Further delays in restarting production could send shock waves through Asian suppliers of components and exporters of iron ore, copper and other commodities as far away as Australia, Brazil and Africa.
Foreign suppliers usually see a surge in Chinese orders as factories restock after shutting down for 10 days or more during the holiday.
“The loss of economic output could be quite substantial, and that has consequences for the Asian manufacturing supply chain, because orders won’t come in the way people expect,” Biswas said.
The impact in other developing Asian countries might reduce their 2020 economic growth by 1.5 to 2 percentage points, according to a forecast by Edward Glossop of Capital Economics.
Growth in Asian emerging markets “will slow sharply in the first quarter of the year,” Glossop said in a report.
Japanese Economy Minister Yasutoshi Nishimura told reporters Tuesday that Japanese exports, production and corporate profits could be pinched by the new virus, stressing that he was closely monitoring the situation.

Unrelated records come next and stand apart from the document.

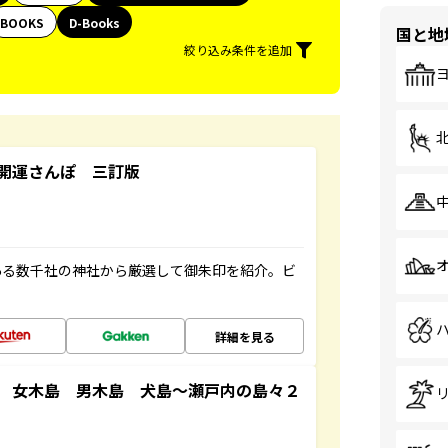
BOOKS
D-Books
国と地
絞り込み条件を追加
開運さんぽ 三訂版
ある数千社の神社から厳選して御朱印を紹介。ビ
詳細を見る
 女木島 男木島 犬島～瀬戸内の島々２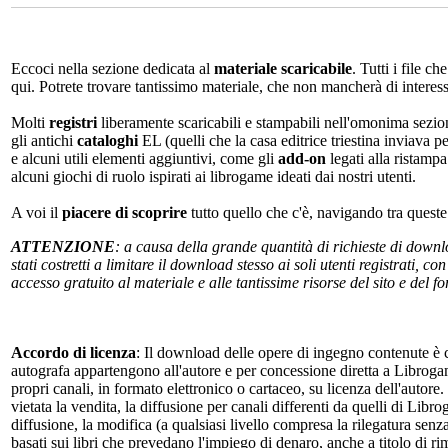
Eccoci nella sezione dedicata al
materiale scaricabile
. Tutti i file c
qui. Potrete trovare tantissimo materiale, che non mancherà di interes
Molti
registri
liberamente scaricabili e stampabili nell'omonima sezio
gli antichi
cataloghi
EL (quelli che la casa editrice triestina inviava p
e alcuni utili elementi aggiuntivi, come gli
add-on
legati alla ristampa
alcuni giochi di ruolo ispirati ai librogame ideati dai nostri utenti.
A voi il
piacere di scoprire
tutto quello che c'è, navigando tra quest
ATTENZIONE
: a causa della grande quantità di richieste di down
stati costretti a limitare il download stesso ai soli utenti registrati, 
accesso gratuito al materiale e alle tantissime risorse del sito e del 
Accordo di licenza
: Il download delle opere di ingegno contenute è c
autografa appartengono all'autore e per concessione diretta a Librogam
propri canali, in formato elettronico o cartaceo, su licenza dell'autor
vietata la vendita, la diffusione per canali differenti da quelli di Li
diffusione, la modifica (a qualsiasi livello compresa la rilegatura senz
basati sui libri che prevedano l'impiego di denaro, anche a titolo di r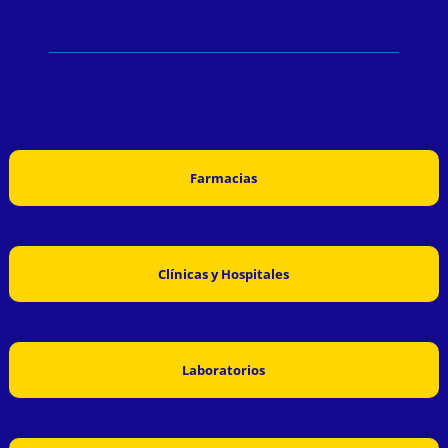
Farmacias
Clínicas y Hospitales
Laboratorios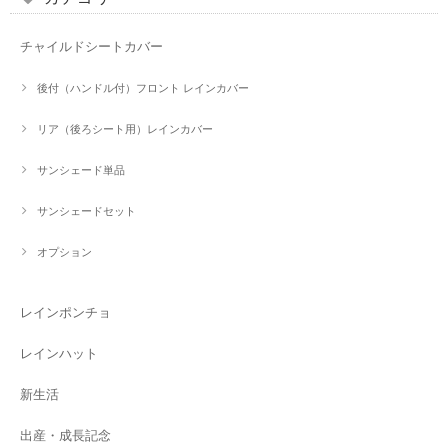
チャイルドシートカバー
後付（ハンドル付）フロント レインカバー
リア（後ろシート用）レインカバー
サンシェード単品
サンシェードセット
オプション
レインポンチョ
レインハット
新生活
出産・成長記念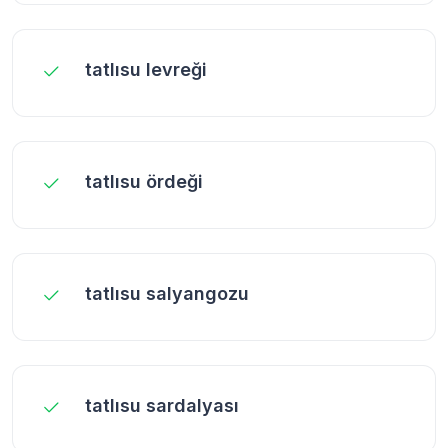
tatlısu levreği
tatlısu ördeği
tatlısu salyangozu
tatlısu sardalyası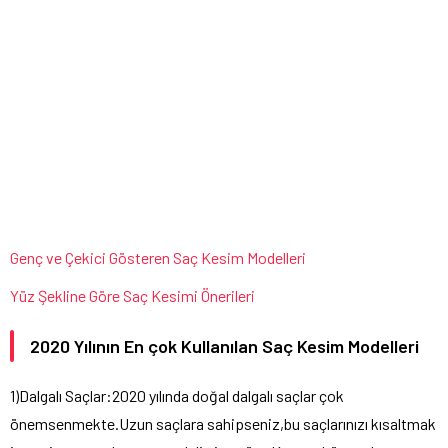
Genç ve Çekici Gösteren Saç Kesim Modelleri
Yüz Şekline Göre Saç Kesimi Önerileri
2020 Yılının En çok Kullanılan Saç Kesim Modelleri
1)Dalgalı Saçlar:2020 yılında doğal dalgalı saçlar çok
önemsenmekte.Uzun saçlara sahipseniz,bu saçlarınızı kısaltmak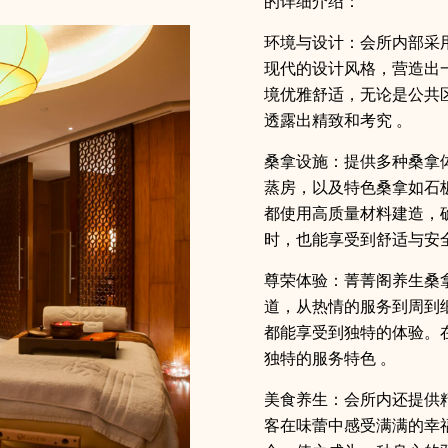
的详细介绍：
环境与设计：会所内部采
现代的设计风格，营造出
境优雅舒适，无论是公共
透露出精致和考究 。
桑拿设施：提供多种桑拿
蒸房，以及特色桑拿如石
都使用高质量材料建造，
时，也能享受到舒适与安全
尊荣体验：菁菁阁养生桑
道，从热情的服务到周到
都能享受到独特的体验。
独特的服务特色 。
美食养生：会所内还提供
客在味蕾中感受满满的幸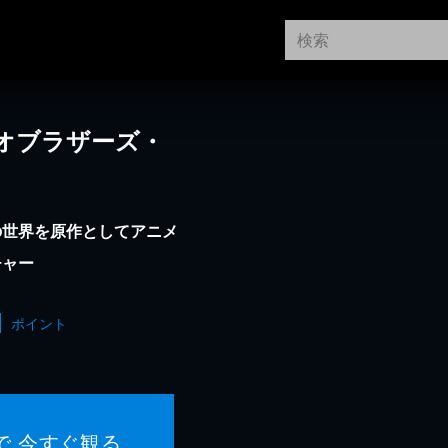
オブラザーズ・
の世界を原作としてアニメ
チャー
ポイント
で 今すぐ観る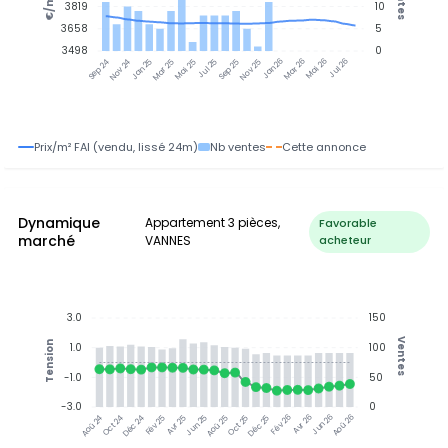
€/m²
3819
10
3658
5
3498
0
Jan 25
Jul 25
Jan 26
Jul 26
Nov 24
Mar 25
Mai 25
Sep 25
Nov 25
Mar 26
Mai 26
Sep 24
Prix/m² FAI (vendu, lissé 24m)
Nb ventes
Cette annonce
Dynamique
Appartement 3 pièces,
Favorable
marché
VANNES
acheteur
3.0
150
Ventes
Tension
1.0
100
-1.0
50
-3.0
0
Jun 25
Jun 26
Oct 24
Déc 24
Fév 25
Avr 25
Aoû 25
Oct 25
Déc 25
Fév 26
Avr 26
Aoû 26
Aoû 24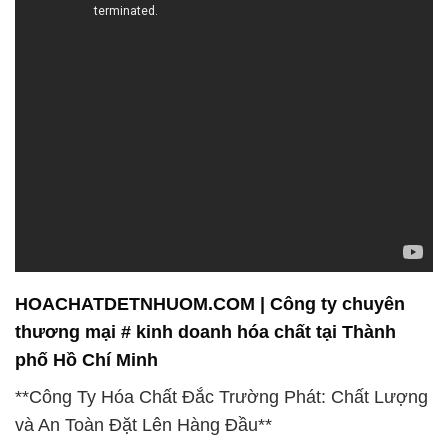
HOACHATDETNHUOM.COM | Công ty chuyên
thương mại # kinh doanh hóa chất tại Thành
phố Hồ Chí Minh
**Công Ty Hóa Chất Đắc Trường Phát: Chất Lượng
và An Toàn Đặt Lên Hàng Đầu**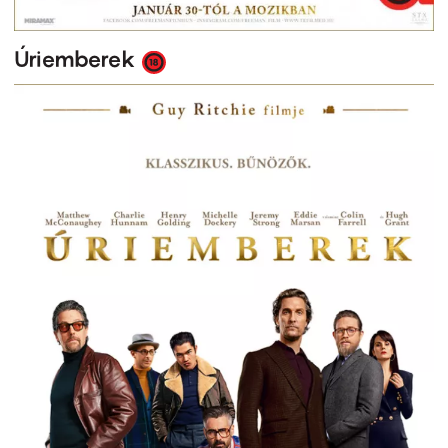
Úriemberek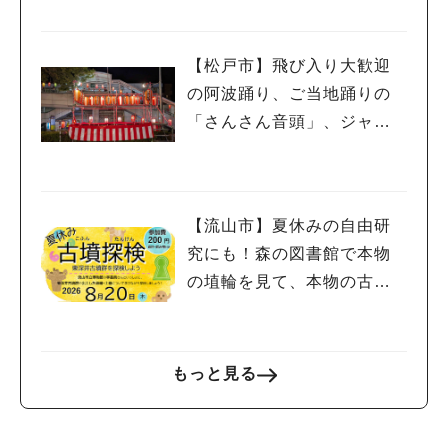
【松戸市】飛び入り大歓迎
の阿波踊り、ご当地踊りの
「さんさん音頭」、ジャ
ズ、キッチンカーも！「小
金宿まつり」8/28-30開催！
【流山市】夏休みの自由研
究にも！森の図書館で本物
の埴輪を見て、本物の古墳
を探検しよう♪
もっと見る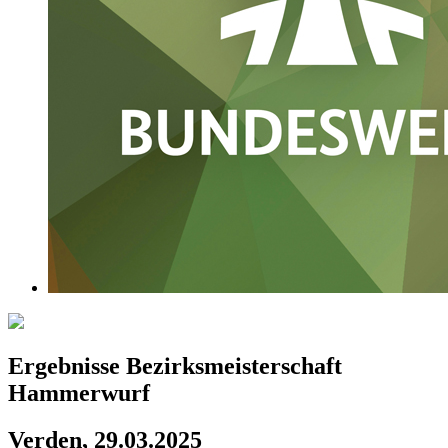
Ergebnisse Bezirksmeisterschaft
Hammerwurf
Verden, 29.03.2025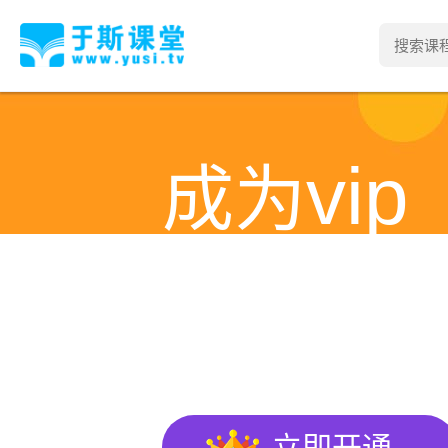
vip
成为
全部视频课程免
PC，平板，手机，电视，随时随地
立即开通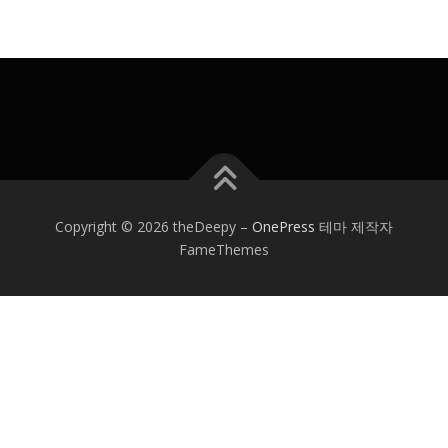
Copyright © 2026 theDeepy
–
OnePress
테마 제작자
FameThemes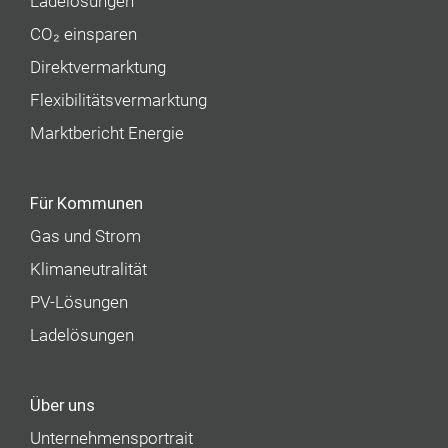
Ladelösungen
CO₂ einsparen
Direktvermarktung
Flexibilitätsvermarktung
Marktbericht Energie
Für Kommunen
Gas und Strom
Klimaneutralität
PV-Lösungen
Ladelösungen
Über uns
Unternehmens­portrait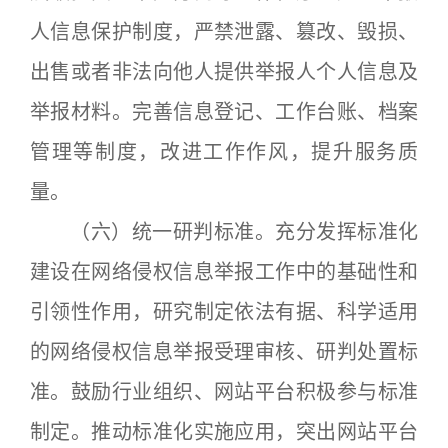
人信息保护制度，严禁泄露、篡改、毁损、
出售或者非法向他人提供举报人个人信息及
举报材料。完善信息登记、工作台账、档案
管理等制度，改进工作作风，提升服务质
量。
（六）统一研判标准。充分发挥标准化
建设在网络侵权信息举报工作中的基础性和
引领性作用，研究制定依法有据、科学适用
的网络侵权信息举报受理审核、研判处置标
准。鼓励行业组织、网站平台积极参与标准
制定。推动标准化实施应用，突出网站平台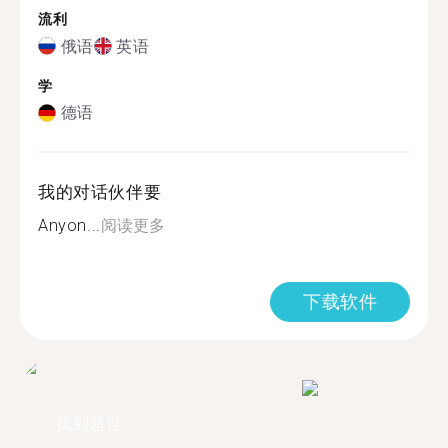
流利
俄语
英语
学
德语
我的对话伙伴要
Anyon...
阅读更多
下载软件
找到超过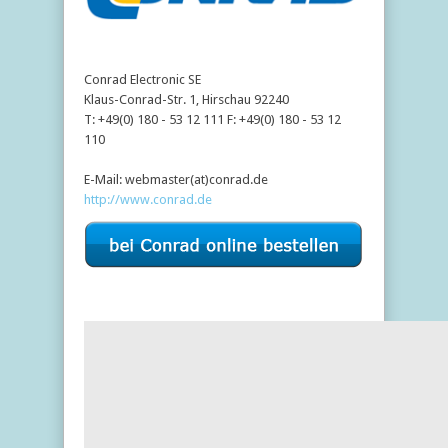
Conrad Electronic SE
Klaus-Conrad-Str. 1
,
Hirschau
92240
T:
+49(0) 180 - 53 12 111
F:
+49(0) 180 - 53 12
110
E-Mail:
webmaster(at)conrad.de
http://www.conrad.de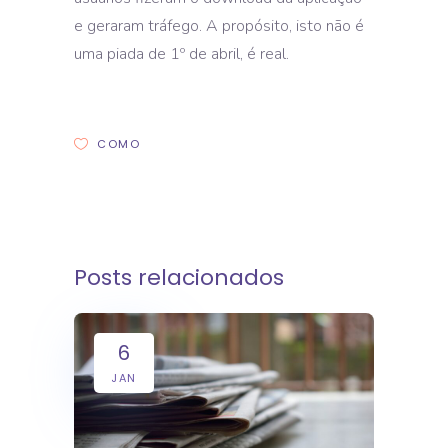
e geraram tráfego. A propósito, isto não é
uma piada de 1º de abril, é real.
COMO
Posts relacionados
6
JAN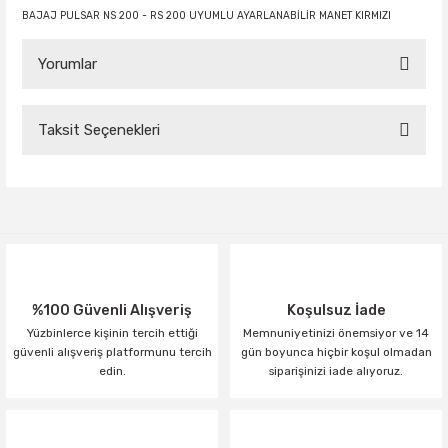
BAJAJ PULSAR NS 200 - RS 200 UYUMLU AYARLANABİLİR MANET KIRMIZI
Yorumlar
Taksit Seçenekleri
Bu ürüne ilk yorumu siz yapın!
Yorum Yaz
%100 Güvenli Alışveriş
Koşulsuz İade
Yüzbinlerce kişinin tercih ettiği
Memnuniyetinizi önemsiyor ve 14
güvenli alışveriş platformunu tercih
gün boyunca hiçbir koşul olmadan
edin.
siparişinizi iade alıyoruz.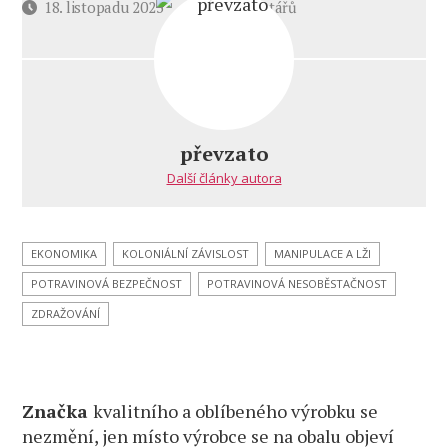
u
Datum
18. listopadu 2023
12 komentářů
textu
příspěvku
s
názvem
Čti
až
do
převzato
konce
Další články autora
a uvidíš
co
to
s tebou
EKONOMIKA
KOLONIÁLNÍ ZÁVISLOST
MANIPULACE A LŽI
udělá!
POTRAVINOVÁ BEZPEČNOST
POTRAVINOVÁ NESOBĚSTAČNOST
ZDRAŽOVÁNÍ
Značka
kvalitního a oblíbeného výrobku se
nezmění, jen místo výrobce se na obalu objeví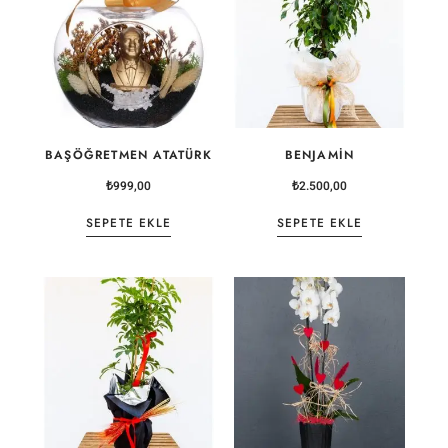
BAŞÖĞRETMEN ATATÜRK
BENJAMIN
₺
999,00
₺
2.500,00
SEPETE EKLE
SEPETE EKLE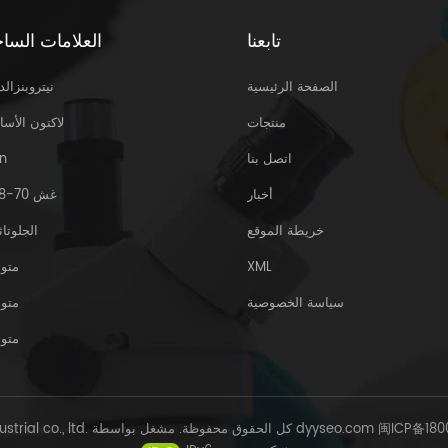
تابعنا
العلامات الساخ
الصفحة الرئيسية
نيتروبنزالد
منتجات
لاكتون الأسا
اتصل بنا
n
أخبار
غش 70-18-8
خريطة الموقع
الجلوتاث
XML
متو
سياسة الخصوصية
متو
متو
闽ICP备180
dyyseo.com
© Sinoway Industrial co., ltd. كل الحقوق محفوظة. مشغل بواسطة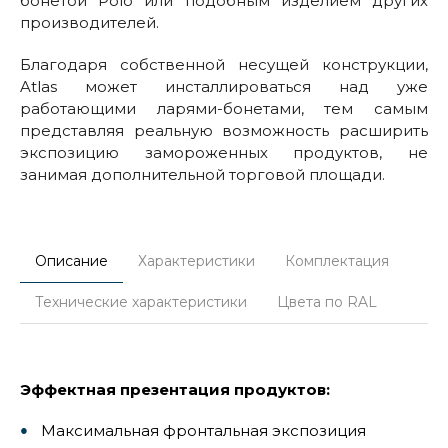
бонетой Polo или подобным изделием других
производителей.
Благодаря собственной несущей конструкции,
Atlas может инсталлироваться над уже
работающими ларями-бонетами, тем самым
представляя реальную возможность расширить
экспозицию замороженных продуктов, не
занимая дополнительной торговой площади.
Описание
Характеристики
Комплектация
Технические характеристики
Цвета по RAL
Эффектная презентация продуктов:
Максимальная фронтальная экспозиция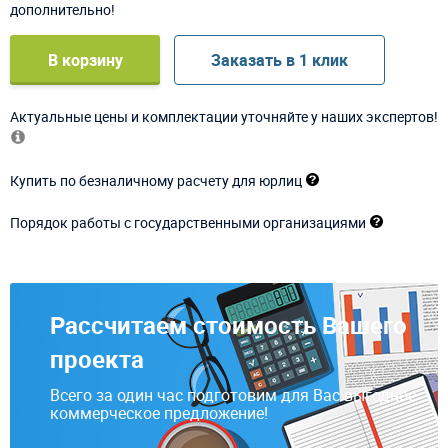
дополнительно!
В корзину
Заказать в 1 клик
Актуальные цены и комплектации уточняйте у наших экспертов!
Купить по безналичному расчету для юрлиц
Порядок работы с государственными организациями
Рассчитаем стоимость Вашего
проекта
Всего за один час подготовим для Вас выгодное
коммерческое предложение!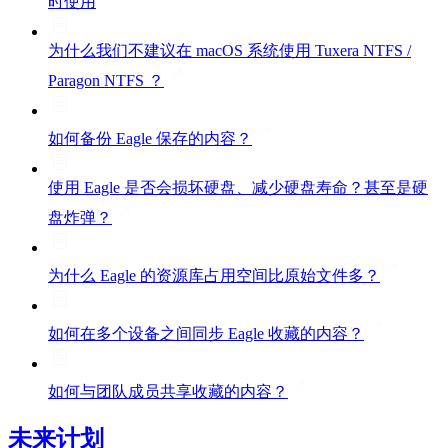
时使用
为什么我们不建议在 macOS 系统使用 Tuxera NTFS /
Paragon NTFS ？
如何备份 Eagle 保存的内容？
使用 Eagle 是否会损坏硬盘、减少硬盘寿命？甚至是硬
盘炸弹？
为什么 Eagle 的资源库占用空间比原始文件多？
如何在多个设备之间同步 Eagle 收藏的内容？
如何与团队成员共享收藏的内容？
未来计划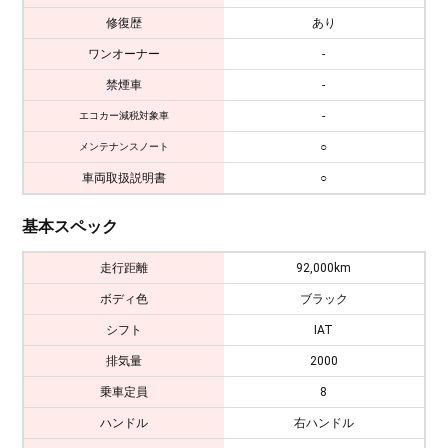
修復歴
あり
ワンオーナー
-
禁煙車
-
-
エコカー減税対象車
○
メンテナンスノート
車両取扱説明書
○
基本スペック
走行距離
92,000km
ボディ色
ブラック
シフト
IAT
排気量
2000
乗車定員
8
ハンドル
右ハンドル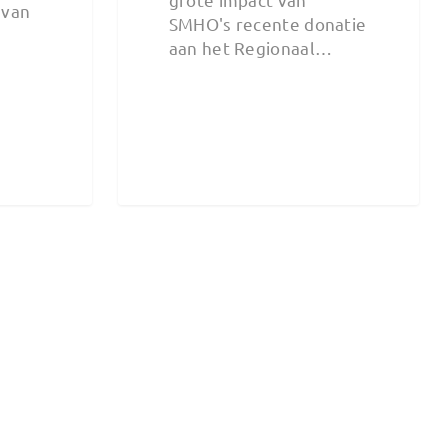
 van
SMHO's recente donatie
aan het Regionaal…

A more direct hit is already coming from the decline in tourist traffic from China. Nishimura said Chinese travelers usually account for about a third of tourists from abroad.
Chinese tourists to Japan tend to be relatively big spenders. The virus has hit right at the time when Chinese travel for the lunar new year.
Japan’s economy suffered from the SARS outbreak in 2003, but the damage was limited to several months. The big difference is that Japan has far more Chinese tourists these days.
Now “the impact on the Japanese economy would be far greater,” said Takahide Kiuchi, executive economist at Nomura Research Institute, while adding that much depends on how widespread the outbreak proves to be.
“There is hardly anything good that can be hoped for economically because of the new virus,” he said. Increased sales of masks and other protective gear, he noted, will hardly pick up the slack.